In [1]:
import logging
import numpy as np
import pandas as pd

from validata.parser import Parser
from validata.validator import Validator

from validata.operators import Operator
from validata.comparators import Comparator

%load_ext autoreload
%autoreload 2

In [2]:
# Enable to see what is going on under the hood
# logging.basicConfig(level=logging.DEBUG)

## Create some data

In [3]:
households = pd.DataFrame({
    "id": np.arange(10),
    "size": [1, 1, 1, 1, 2, 2, 2, 2, 3, 4],
    "income_1": [35e3, 55e3, 110e3, None, 40e3, 42e3, 73e3, 38e3, None, 57e3],
    "income_2": [None, None,  None, None, 35e3, 22e3, None, 30e3, None, 45e3],
})

households

Unnamed: 0,id,size,income_1,income_2
0,0,1,35000.0,
1,1,1,55000.0,
2,2,1,110000.0,
3,3,1,,
4,4,2,40000.0,35000.0
5,5,2,42000.0,22000.0
6,6,2,73000.0,
7,7,2,38000.0,30000.0
8,8,3,,
9,9,4,57000.0,45000.0


## Performing a single validation

Validata lets you perform validations on each record in the data set. In the simplest form, a validation is formulated as a single logical condition, for example:

```
income_1 < 50000
```

In this example, `income_1` is a column in a data set. The `<` sign is a comparison operator (aka Comparator) and `50000` the value to compare against. The general form for a validation thus is:

```
<column name> <comparison operator> <value>
```

The `Parser` class allows you to perform a single validation, as is demonstrated below:

In [4]:
# Create a Parser and supply it with a validation
ps = Parser("income_1 < 50000", "check_income_below_50K")
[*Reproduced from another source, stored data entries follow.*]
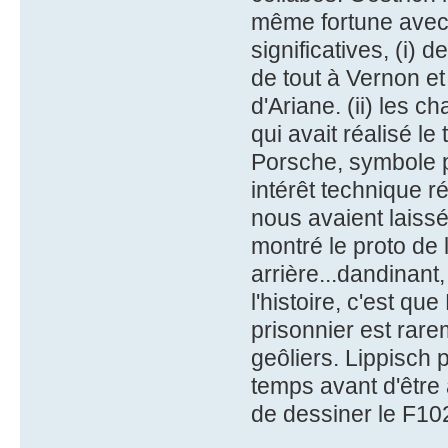
même fortune avec 
significatives, (i) d
de tout à Vernon et
d'Ariane. (ii) les 
qui avait réalisé le
Porsche, symbole po
intérêt technique ré
nous avaient laissé
montré le proto de
arrière...dandinant,
l'histoire, c'est qu
prisonnier est rare
geôliers. Lippisch 
temps avant d'être 
de dessiner le F10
# Perform the validation on the households data set
households.join(ps.evaluate(households))

Unnamed: 0,id,size,income_1,income_2,check_income_below_50K
0,0,1,35000.0,,True
1,1,1,55000.0,,False
2,2,1,110000.0,,False
3,3,1,,,False
4,4,2,40000.0,35000.0,True
5,5,2,42000.0,22000.0,True
6,6,2,73000.0,,False
7,7,2,38000.0,30000.0,True
8,8,3,,,False
9,9,4,57000.0,45000.0,False


As you can see, the `Parser` applied the logical validation to each row of the `households` data set. It returned `True` for all rows with `income_1` smaller than `30000` and `False` otherwise.

To see which other types of comparisons are available, use the `list()` method of the `Comparator` base class like so:

In [5]:
# Show which comparison operators are available
Comparator.list()

{'!=', '<', '<=', '==', '>', '>=', 'between', 'in', 'missing', 'not missing'}

### Combining Validations

The `Parser` also allows you to combine validation checks using `and` or `or`. When `and` is used both the left hand and the right hand condition need to be `True` for the entire validation to be `True`. With `or` only one condition needs to be `True`. Some simple examples:

In [6]:
# Both income columns larger than 50.000
both_incomes_high = "income_1 > 50000 and income_2 > 50000"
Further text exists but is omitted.